◆ Work item:
Please repeat exactly, and only, the lines from the one containing "gồm có những ai?" through the end of the records below, with no pictures.

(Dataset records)

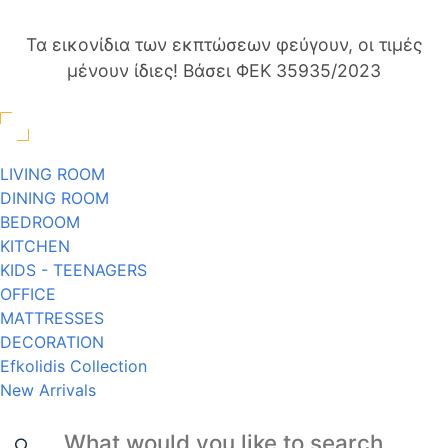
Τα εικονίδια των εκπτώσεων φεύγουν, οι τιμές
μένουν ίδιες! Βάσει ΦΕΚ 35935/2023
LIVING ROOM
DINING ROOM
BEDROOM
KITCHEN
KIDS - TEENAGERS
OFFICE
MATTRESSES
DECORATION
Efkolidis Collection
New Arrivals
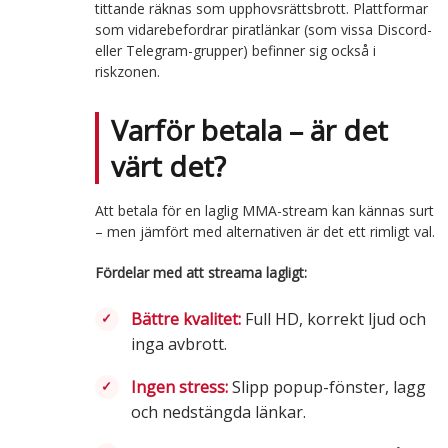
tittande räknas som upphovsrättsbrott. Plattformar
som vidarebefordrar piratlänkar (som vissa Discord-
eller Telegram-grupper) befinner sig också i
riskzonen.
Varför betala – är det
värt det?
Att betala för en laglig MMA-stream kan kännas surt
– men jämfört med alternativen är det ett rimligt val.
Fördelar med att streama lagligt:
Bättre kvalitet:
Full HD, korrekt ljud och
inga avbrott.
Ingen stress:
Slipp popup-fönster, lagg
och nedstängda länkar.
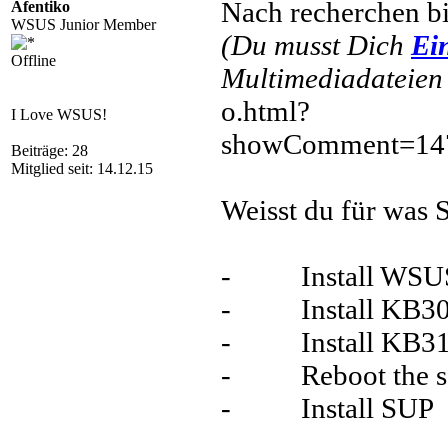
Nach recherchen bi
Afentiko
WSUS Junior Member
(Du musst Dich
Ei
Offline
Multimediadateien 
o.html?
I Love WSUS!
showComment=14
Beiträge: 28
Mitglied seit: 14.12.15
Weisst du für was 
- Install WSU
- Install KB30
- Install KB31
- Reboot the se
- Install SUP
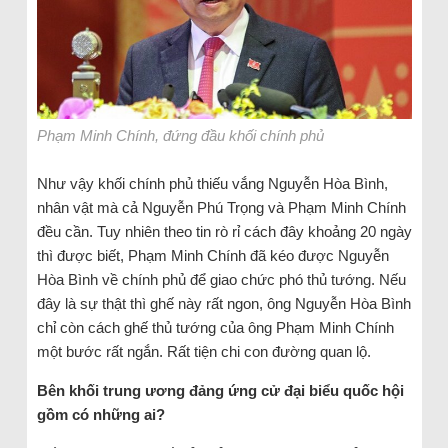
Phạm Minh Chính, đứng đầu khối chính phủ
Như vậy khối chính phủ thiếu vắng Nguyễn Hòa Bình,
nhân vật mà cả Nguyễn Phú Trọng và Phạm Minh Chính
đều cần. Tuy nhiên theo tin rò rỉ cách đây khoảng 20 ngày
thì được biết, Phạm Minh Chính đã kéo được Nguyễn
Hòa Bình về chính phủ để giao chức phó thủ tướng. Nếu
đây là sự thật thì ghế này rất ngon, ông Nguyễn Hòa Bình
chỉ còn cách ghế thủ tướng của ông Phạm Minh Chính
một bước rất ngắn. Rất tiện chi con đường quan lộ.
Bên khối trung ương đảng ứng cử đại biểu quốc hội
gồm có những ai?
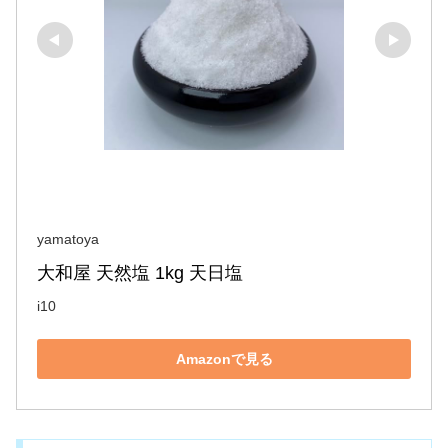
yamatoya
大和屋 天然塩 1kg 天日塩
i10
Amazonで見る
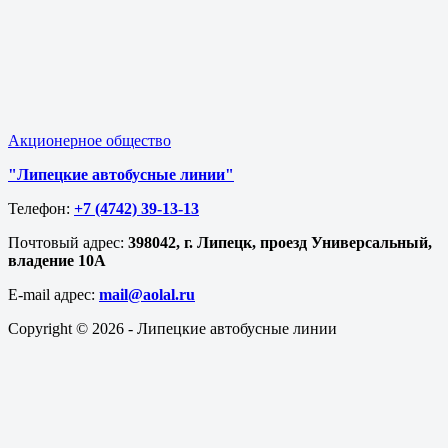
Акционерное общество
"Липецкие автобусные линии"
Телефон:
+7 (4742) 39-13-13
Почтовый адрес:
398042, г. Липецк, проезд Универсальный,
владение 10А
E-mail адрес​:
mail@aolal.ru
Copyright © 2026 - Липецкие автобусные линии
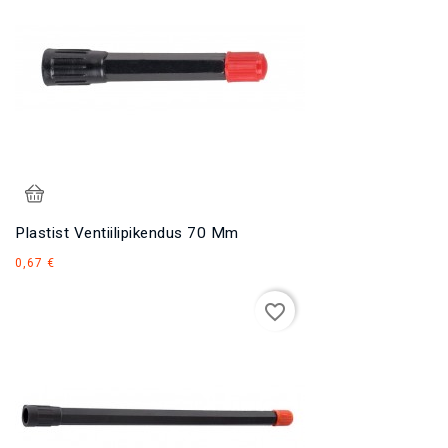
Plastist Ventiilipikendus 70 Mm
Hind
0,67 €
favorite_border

◆ Result of the task:
gồm có những ai?
yamatoya
大和屋 天然塩 1kg 天日塩
i10
Amazonで見る
Акционерное общество
"Липецкие автобусные линии"
Телефон:
+7 (4742) 39-13-13
Почтовый адрес:
398042, г. Липецк, проезд Универсальный,
владение 10А
E-mail адрес​:
mail@aolal.ru
Copyright © 2026 - Липецкие автобусные линии
Plastist Ventiilipikendus 70 Mm
Hind
0,67 €
favorite_border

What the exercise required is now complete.